(SUPPLIED RECORDS Opens)

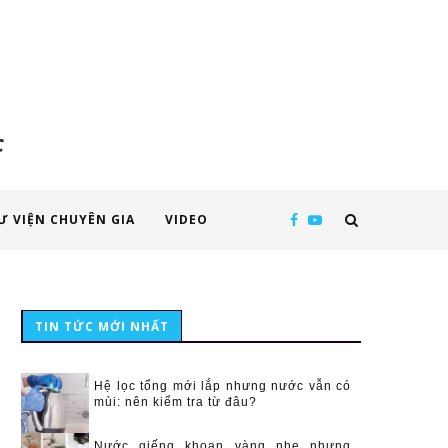
c
Ư VIỆN CHUYÊN GIA
VIDEO
TIN TỨC MỚI NHẤT
Hệ lọc tổng mới lắp nhưng nước vẫn có
mùi: nên kiểm tra từ đâu?
Nước giếng khoan vàng nhẹ nhưng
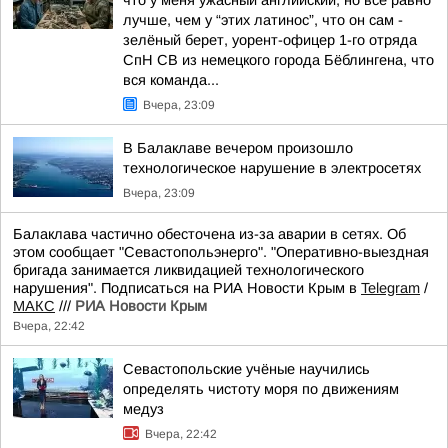
лучше, чем у “этих латинос”, что он сам -
зелёный берет, уорент-офицер 1-го отряда
СпН СВ из немецкого города Бёблингена, что
вся команда...
Вчера, 23:09
В Балаклаве вечером произошло
технологическое нарушение в электросетях
Вчера, 23:09
Балаклава частично обесточена из-за аварии в сетях. Об
этом сообщает "Севастопольэнерго". "Оперативно-выездная
бригада занимается ликвидацией технологического
нарушения". Подписаться на РИА Новости Крым в
Telegram
/
МАКС
///
РИА Новости Крым
Вчера, 22:42
Севастопольские учёные научились
определять чистоту моря по движениям
медуз
Вчера, 22:42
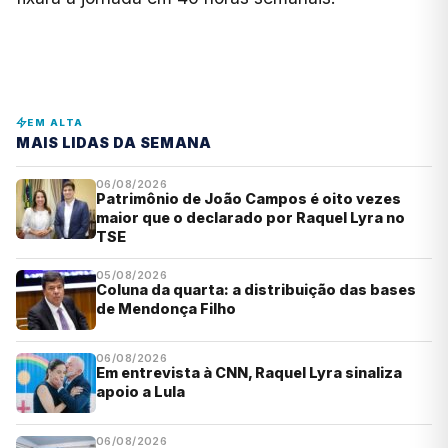
EM ALTA
MAIS LIDAS DA SEMANA
06/08/2026
Patrimônio de João Campos é oito vezes
maior que o declarado por Raquel Lyra no
TSE
05/08/2026
Coluna da quarta: a distribuição das bases
de Mendonça Filho
06/08/2026
Em entrevista à CNN, Raquel Lyra sinaliza
apoio a Lula
06/08/2026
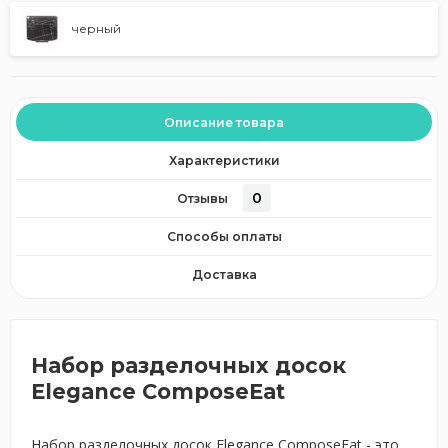
черный
Описание товара
Характеристики
0
Отзывы
Способы оплаты
Доставка
Набор разделочных досок
Elegance ComposeEat
Набор разделочных досок Elegance ComposeEat - это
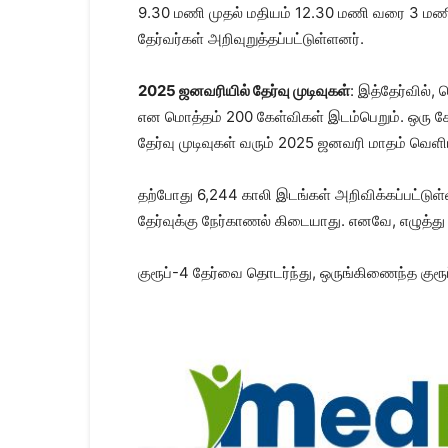
9.30 மணி முதல் மதியம் 12.30 மணி வரை 3 மணி நே
தேர்வர்கள் அறிவுறுத்தப்பட்டுள்ளனர்.
2025 ஜனவரியில் தேர்வு முடிவுகள்
: இத்தேர்வில்,
என மொத்தம் 200 கேள்விகள் இடம்பெறும். ஒரு கே
தேர்வு முடிவுகள் வரும் 2025 ஜனவரி மாதம் வெளிய
தற்போது 6,244 காலி இடங்கள் அறிவிக்கப்பட்டுள்
தேர்வுக்கு நேர்காணல் கிடையாது. எனவே, எழுத்து
குரூப்-4 தேர்வை தொடர்ந்து, ஒருங்கிணைந்த குரூப்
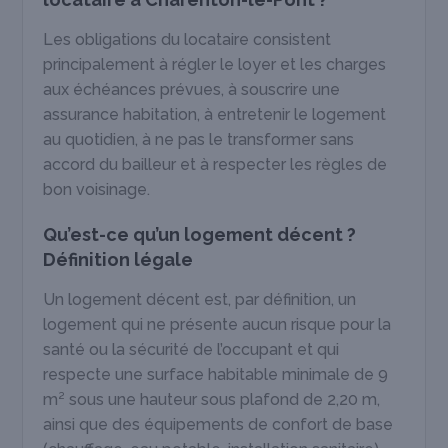
Les obligations du locataire consistent
principalement à régler le loyer et les charges
aux échéances prévues, à souscrire une
assurance habitation, à entretenir le logement
au quotidien, à ne pas le transformer sans
accord du bailleur et à respecter les règles de
bon voisinage.
Qu’est-ce qu’un logement décent ?
Définition légale
Un logement décent est, par définition, un
logement qui ne présente aucun risque pour la
santé ou la sécurité de l’occupant et qui
respecte une surface habitable minimale de 9
m² sous une hauteur sous plafond de 2,20 m,
ainsi que des équipements de confort de base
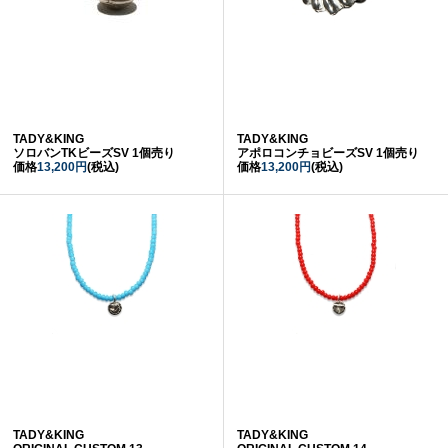
TADY&KING
TADY&KING
ソロバンTKビーズSV 1個売り
アポロコンチョビーズSV 1個売り
価格
13,200円
(税込)
価格
13,200円
(税込)
TADY&KING
TADY&KING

(SUPPLIED RECORDS Closes)

**YOUR INSTRUCTIONS:**
For each line above that contains "Raquel", make a copy.

**ANSWER SPACE:**
maior que o declarado por Raquel Lyra no
Em entrevista à CNN, Raquel Lyra sinaliza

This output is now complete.